Dataset.
#####
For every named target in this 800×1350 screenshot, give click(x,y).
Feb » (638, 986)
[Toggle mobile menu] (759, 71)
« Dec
#####
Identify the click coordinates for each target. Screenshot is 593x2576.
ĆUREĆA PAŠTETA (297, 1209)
#####
Your objective. Exactly the lines above from the one with "Identify the click" to the one with "ĆUREĆA PAŠTETA (297, 1209)", both included, are to be quoted; leave the rest out.

Solved problem.
Identify the click coordinates for each target. Screenshot is 593x2576.
ĆUREĆA PAŠTETA (297, 1209)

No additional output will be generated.